→ Try it: All of the entries should be restated word for word, but without their pictures.

→ Study material:
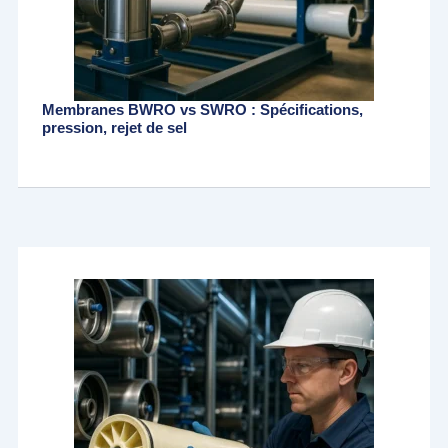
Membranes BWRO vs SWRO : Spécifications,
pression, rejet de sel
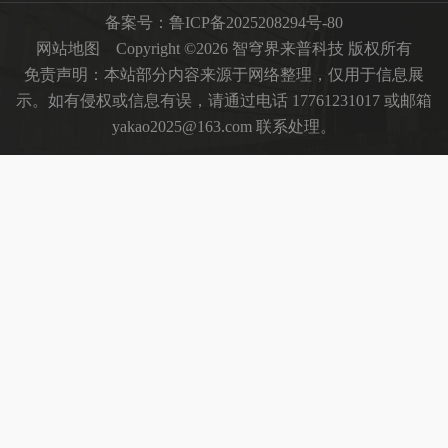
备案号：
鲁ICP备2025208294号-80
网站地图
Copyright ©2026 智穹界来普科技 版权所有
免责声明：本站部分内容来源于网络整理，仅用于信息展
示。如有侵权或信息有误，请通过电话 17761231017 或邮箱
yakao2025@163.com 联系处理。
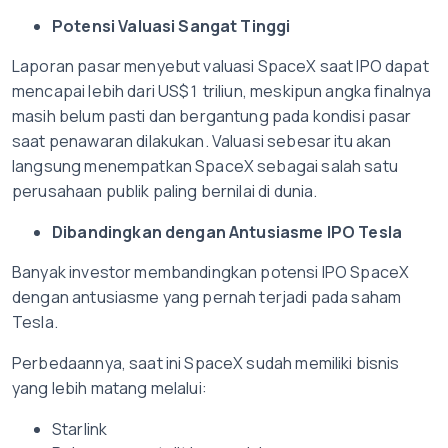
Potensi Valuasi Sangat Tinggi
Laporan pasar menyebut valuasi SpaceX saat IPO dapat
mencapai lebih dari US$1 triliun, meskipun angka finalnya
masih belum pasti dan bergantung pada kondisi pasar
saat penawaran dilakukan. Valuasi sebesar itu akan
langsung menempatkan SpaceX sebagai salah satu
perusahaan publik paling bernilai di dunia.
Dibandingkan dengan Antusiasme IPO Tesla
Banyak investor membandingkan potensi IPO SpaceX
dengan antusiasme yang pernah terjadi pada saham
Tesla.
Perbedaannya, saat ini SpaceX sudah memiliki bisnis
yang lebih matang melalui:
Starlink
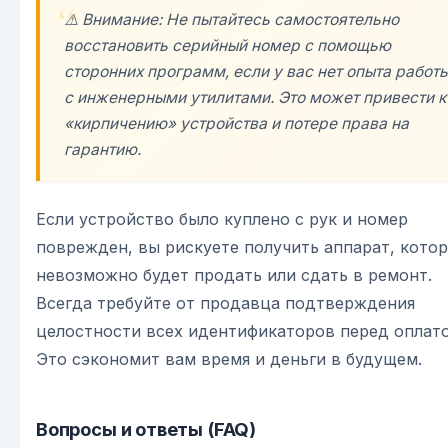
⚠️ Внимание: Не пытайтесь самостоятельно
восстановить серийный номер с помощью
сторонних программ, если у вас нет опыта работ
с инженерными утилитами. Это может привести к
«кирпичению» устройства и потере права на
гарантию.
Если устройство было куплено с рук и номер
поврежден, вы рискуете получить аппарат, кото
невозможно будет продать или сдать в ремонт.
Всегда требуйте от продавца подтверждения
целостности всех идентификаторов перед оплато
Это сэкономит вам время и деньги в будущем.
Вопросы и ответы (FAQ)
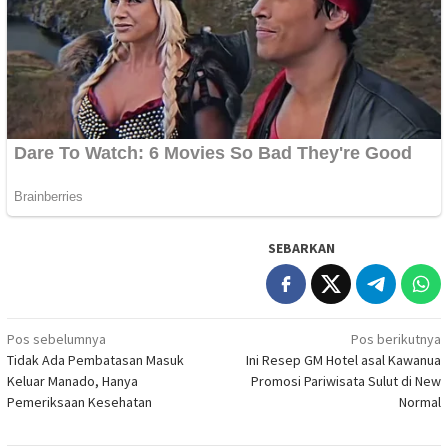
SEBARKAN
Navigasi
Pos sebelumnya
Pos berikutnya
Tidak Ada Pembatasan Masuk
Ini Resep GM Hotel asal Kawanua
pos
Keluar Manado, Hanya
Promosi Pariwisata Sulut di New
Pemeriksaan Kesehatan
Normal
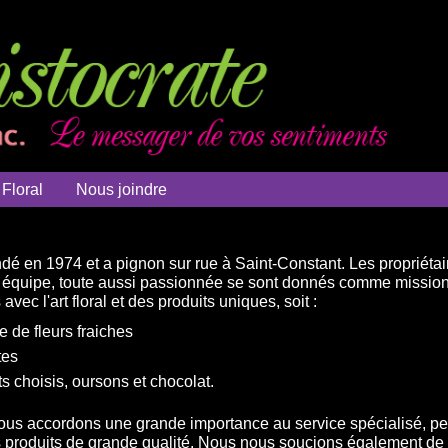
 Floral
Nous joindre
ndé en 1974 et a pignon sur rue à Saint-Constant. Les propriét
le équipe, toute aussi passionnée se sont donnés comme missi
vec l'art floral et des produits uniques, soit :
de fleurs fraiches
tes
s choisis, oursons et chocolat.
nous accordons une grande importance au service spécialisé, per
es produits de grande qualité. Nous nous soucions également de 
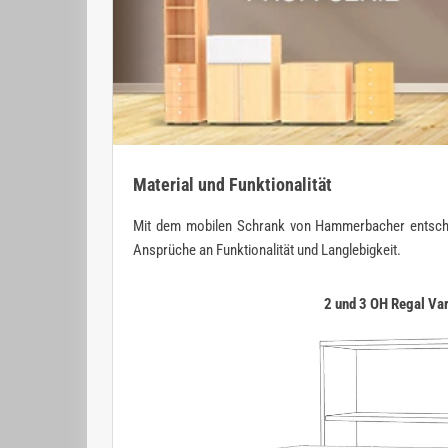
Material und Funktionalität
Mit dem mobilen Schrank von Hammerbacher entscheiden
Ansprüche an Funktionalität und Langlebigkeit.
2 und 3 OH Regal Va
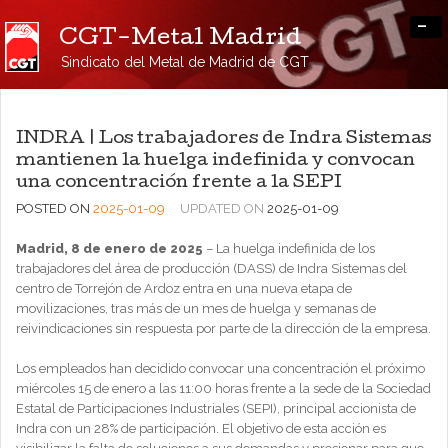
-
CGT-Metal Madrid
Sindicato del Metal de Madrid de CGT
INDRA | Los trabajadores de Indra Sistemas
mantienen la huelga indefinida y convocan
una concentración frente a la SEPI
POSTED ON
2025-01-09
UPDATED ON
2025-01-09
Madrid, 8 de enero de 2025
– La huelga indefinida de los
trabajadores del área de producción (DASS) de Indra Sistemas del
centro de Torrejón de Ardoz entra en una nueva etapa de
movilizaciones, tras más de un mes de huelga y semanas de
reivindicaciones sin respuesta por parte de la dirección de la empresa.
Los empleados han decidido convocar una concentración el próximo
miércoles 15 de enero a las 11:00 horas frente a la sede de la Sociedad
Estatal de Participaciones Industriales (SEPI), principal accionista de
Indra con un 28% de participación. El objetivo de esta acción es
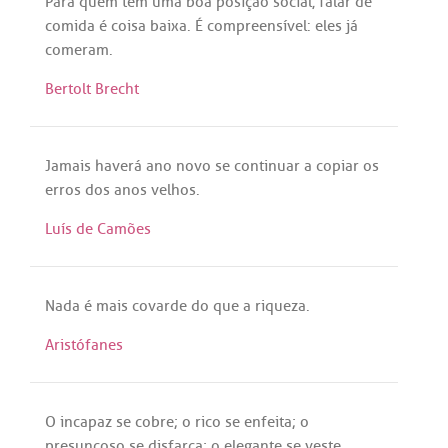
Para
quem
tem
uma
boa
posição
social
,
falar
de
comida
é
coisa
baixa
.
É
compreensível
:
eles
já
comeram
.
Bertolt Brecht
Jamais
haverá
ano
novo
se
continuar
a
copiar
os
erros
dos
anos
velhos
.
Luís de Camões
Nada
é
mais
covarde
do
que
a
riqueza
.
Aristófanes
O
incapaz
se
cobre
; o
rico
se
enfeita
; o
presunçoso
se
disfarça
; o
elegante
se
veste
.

→ Output for this exercise:
Membranes BWRO vs SWRO : Spécifications,
pression, rejet de sel
备案号：
鲁ICP备2025208294号-80
网站地图
Copyright ©2026 智穹界来普科技 版权所有
免责声明：本站部分内容来源于网络整理，仅用于信息展
示。如有侵权或信息有误，请通过电话 17761231017 或邮箱
yakao2025@163.com 联系处理。
Potensi Valuasi Sangat Tinggi
Laporan pasar menyebut valuasi SpaceX saat IPO dapat
mencapai lebih dari US$1 triliun, meskipun angka finalnya
masih belum pasti dan bergantung pada kondisi pasar
saat penawaran dilakukan. Valuasi sebesar itu akan
langsung menempatkan SpaceX sebagai salah satu
perusahaan publik paling bernilai di dunia.
Dibandingkan dengan Antusiasme IPO Tesla
Banyak investor membandingkan potensi IPO SpaceX
dengan antusiasme yang pernah terjadi pada saham
Tesla.
Perbedaannya, saat ini SpaceX sudah memiliki bisnis
yang lebih matang melalui:
Starlink
⚠️ Внимание: Не пытайтесь самостоятельно
восстановить серийный номер с помощью
сторонних программ, если у вас нет опыта работ
с инженерными утилитами. Это может привести к
«кирпичению» устройства и потере права на
гарантию.
Если устройство было куплено с рук и номер
поврежден, вы рискуете получить аппарат, кото
невозможно будет продать или сдать в ремонт.
Всегда требуйте от продавца подтверждения
целостности всех идентификаторов перед оплато
Это сэкономит вам время и деньги в будущем.
Вопросы и ответы (FAQ)
SEBARKAN
Navigasi
Pos sebelumnya
Pos berikutnya
Tidak Ada Pembatasan Masuk
Ini Resep GM Hotel asal Kawanua
pos
Keluar Manado, Hanya
Promosi Pariwisata Sulut di New
Pemeriksaan Kesehatan
Normal
 Floral
Nous joindre
ndé en 1974 et a pignon sur rue à Saint-Constant. Les propriét
le équipe, toute aussi passionnée se sont donnés comme missi
vec l'art floral et des produits uniques, soit :
de fleurs fraiches
tes
s choisis, oursons et chocolat.
nous accordons une grande importance au service spécialisé, per
es produits de grande qualité. Nous nous soucions également de 
Material und Funktionalität
Mit dem mobilen Schrank von Hammerbacher entscheiden
Ansprüche an Funktionalität und Langlebigkeit.
2 und 3 OH Regal Va
-
CGT-Metal Madrid
Sindicato del Metal de Madrid de CGT
INDRA | Los trabajadores de Indra Sistemas
mantienen la huelga indefinida y convocan
una concentración frente a la SEPI
POSTED ON
2025-01-09
UPDATED ON
2025-01-09
Madrid, 8 de enero de 2025
– La huelga indefinida de los
trabajadores del área de producción (DASS) de Indra Sistemas del
centro de Torrejón de Ardoz entra en una nueva etapa de
movilizaciones, tras más de un mes de huelga y semanas de
reivindicaciones sin respuesta por parte de la dirección de la empresa.
Los empleados han decidido convocar una concentración el próximo
miércoles 15 de enero a las 11:00 horas frente a la sede de la Sociedad
Estatal de Participaciones Industriales (SEPI), principal accionista de
Indra con un 28% de participación. El objetivo de esta acción es
Para
quem
tem
uma
boa
posição
social
,
falar
de
comida
é
coisa
baixa
.
É
compreensível
:
eles
já
comeram
.
Bertolt Brecht
Jamais
haverá
ano
novo
se
continuar
a
copiar
os
erros
dos
anos
velhos
.
Luís de Camões
Nada
é
mais
covarde
do
que
a
riqueza
.
Aristófanes
O
incapaz
se
cobre
; o
rico
se
enfeita
; o
presunçoso
se
disfarça
; o
elegante
se
veste
.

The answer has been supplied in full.